Plan B)  If stripping does not go well, come back with a belt sander, sand and stain

Plan C)  If belt sanding looks suspect, replace the worst boards and paint

I figure it will take me the better part of the summer.  On the upside, we really don't use the deck too often and it will be a good learning experience for me.  If at the end of the day, I end up owning a pressure washer, I will likely wash and seal it every year just to be on the safe side.


Used Behr Wood Stain & Finish Stripper No 64 ($20, The Home Depot) Stripping the paint worked out pretty well.  I started Sunday morning at about 6 AM and was done by 11:30AM.  I was working in sections and would apply the stripper, let it set for 30 minutes, scrub/hose it off and repeat.  Next weekend, cleaning the wood.


I cleaned the wood with Behr All in One Wood Cleaner No 63 ($10, The Home Depot).  I cleaned the deck on Saturday and this went really quick.  It was midday, so I wet down the deck, painted on the cleaner, scrubbed it with a bristle brush and rinsed it off.  I worked over 3 sections and it took about 2 hours.

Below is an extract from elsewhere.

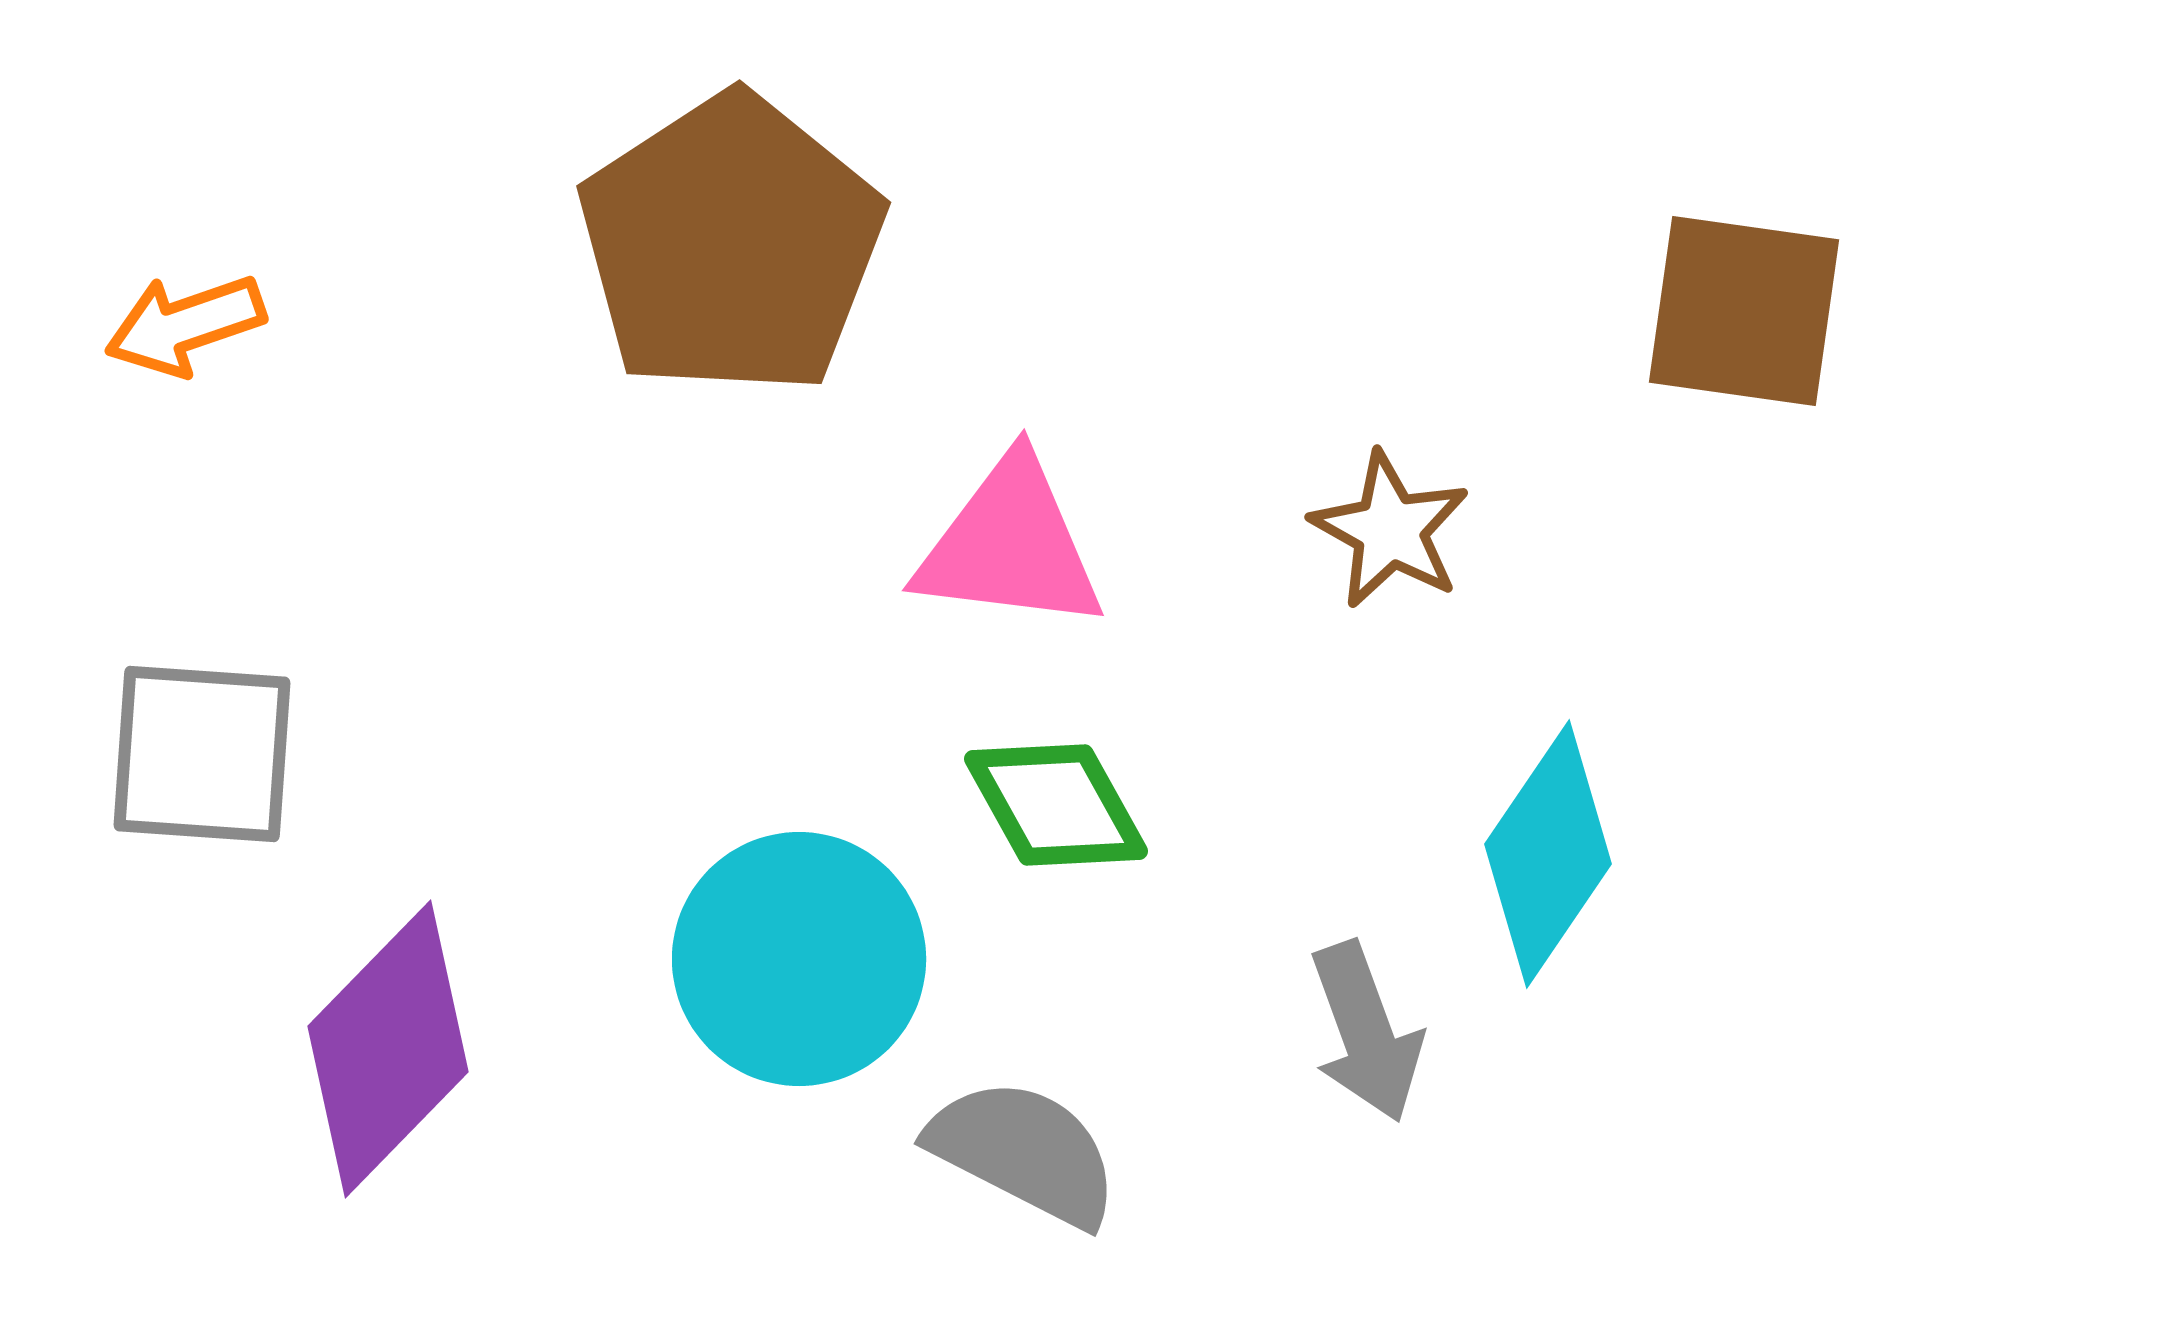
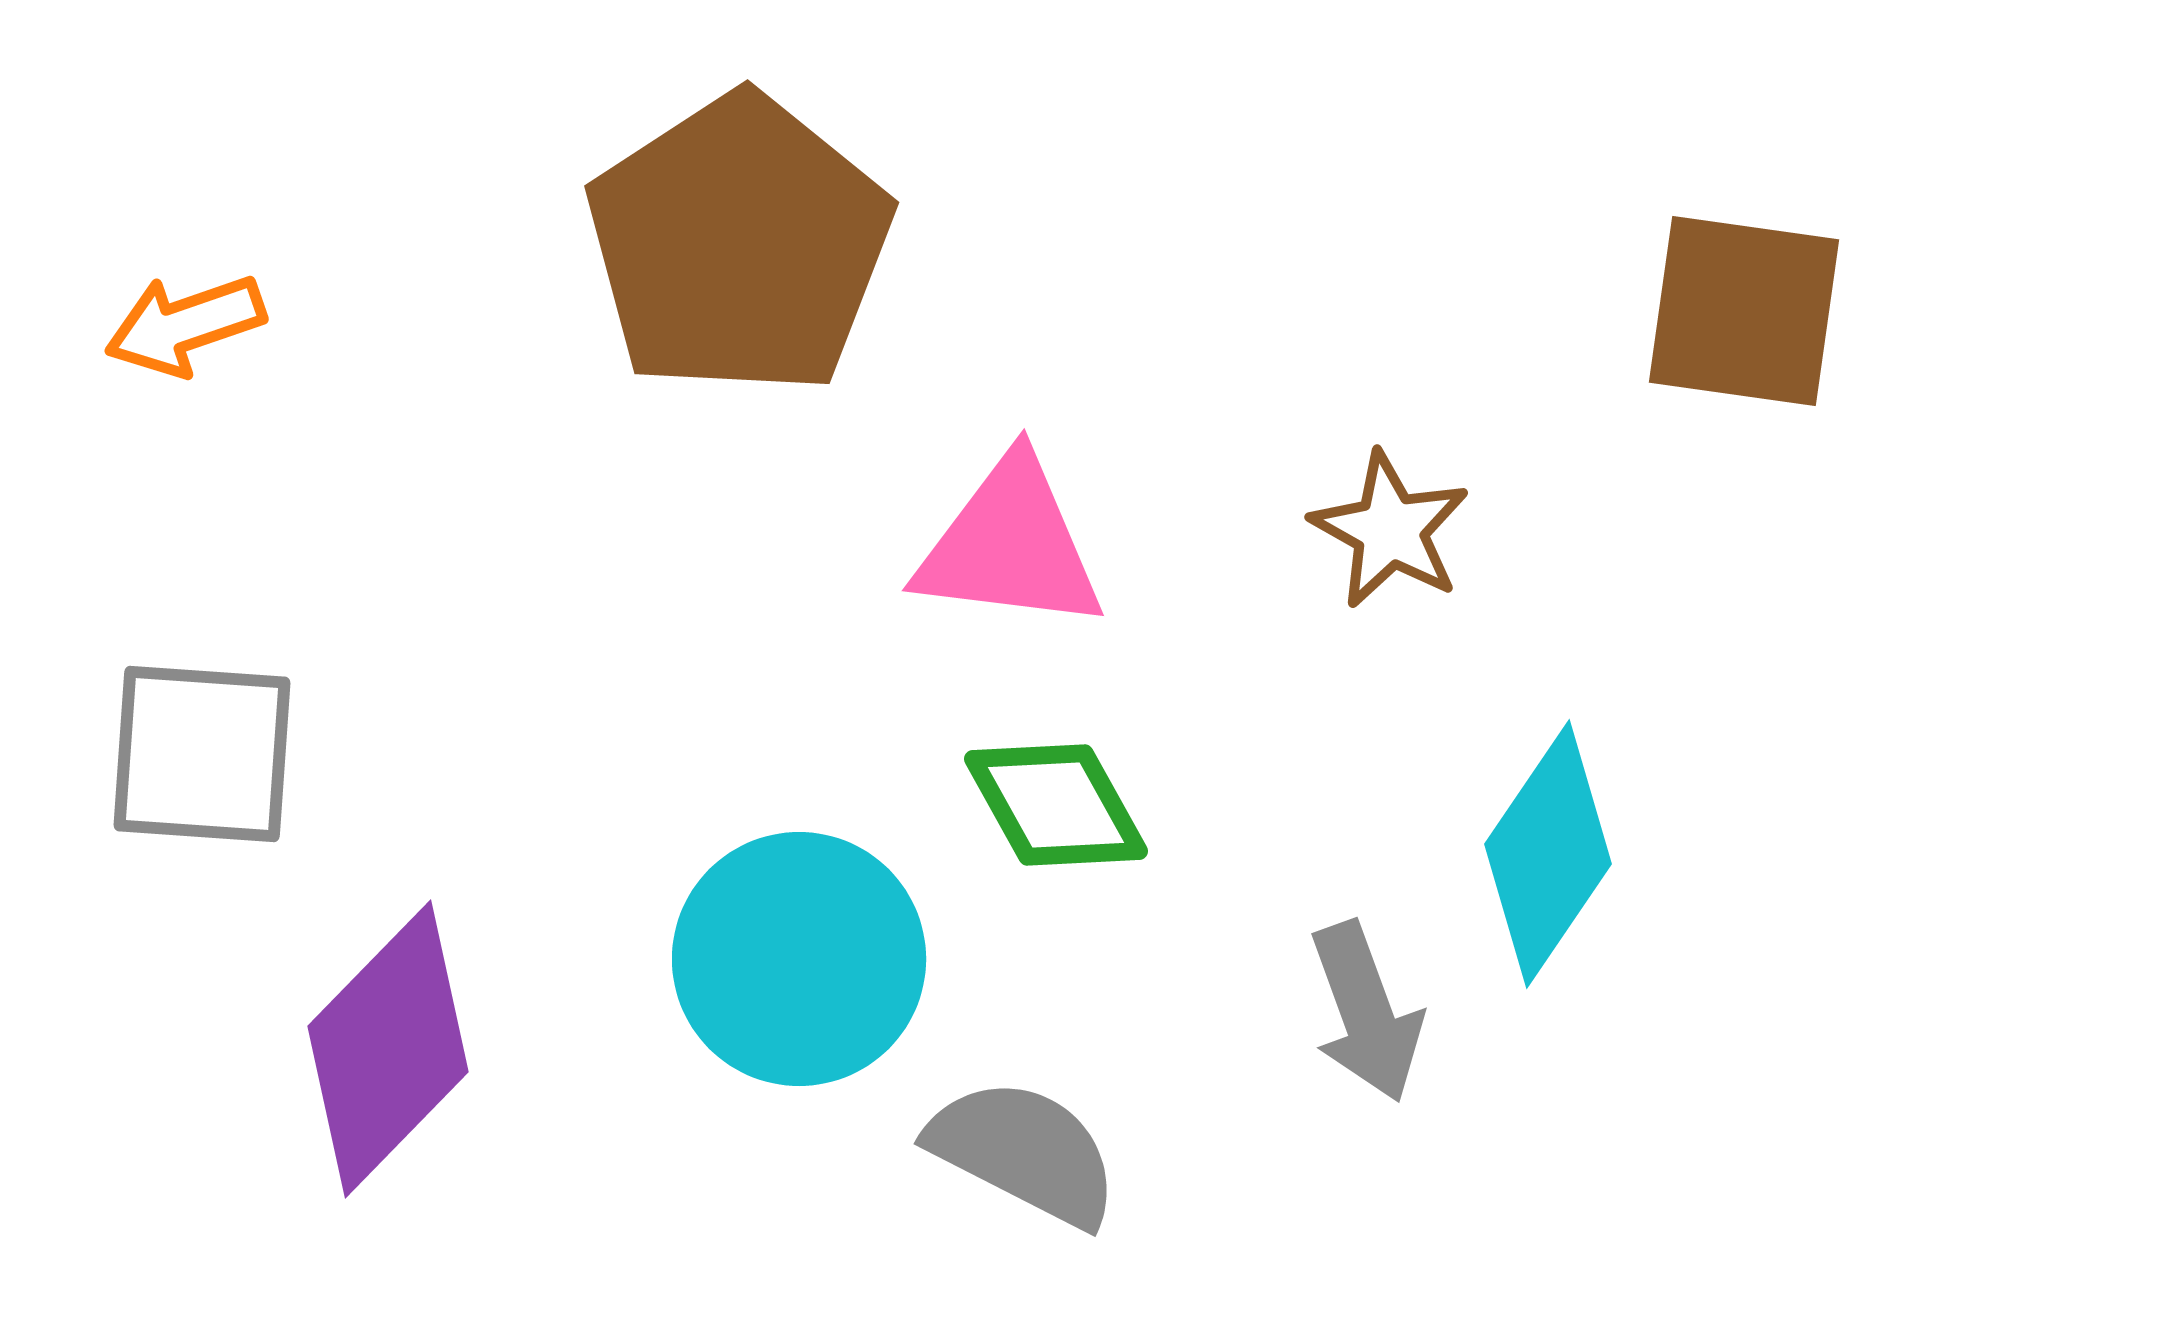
brown pentagon: moved 8 px right
gray arrow: moved 20 px up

On Sunday, I started sanding using a Dewalt 3 amp 5 inch corded hook and loop sander ($59, The Home Depot) and Diablo 5 inch 80 grit universal hole random orbital sanding disk with hook and loop backing sand paper ($5 for 4 disks, I needed 10 disks).  This was slow but steady.  I did half the deck in the morning and the other half in the afternoon.  4 hours total.

On Monday, it was time to stain and seal.  I used Behr Transparent Weatherproofing Wood Finish Natural No 500 ($30/gallon, I needed 1.5 gallons).  This went pretty fast as well.  I did the first coat in the morning and it took about 2 hours.  The second coat went faster and I finished in the evening in another hour.

All in I am looking at 20 hours, $110 worth of materials, and a $60 tool for a deck that looks pretty darn good.

Annually, my plan is to clean with the All in One Cleaner and add a coat of weatherproofing.  This works out to about $40/year and 3 hours in annual maintenance which is not too bad.  I selected the color to match the fence weatherproofing so I can maximize materials.

Lessons learned - Since the deck had been coated with Behr Deck Over, I should have just painted the new board and left the rest.  It is probably worth owning an impact driver to drive down screws prior to sanding.  Be very careful using a pressure washer as I gouged out several boards being too aggressive.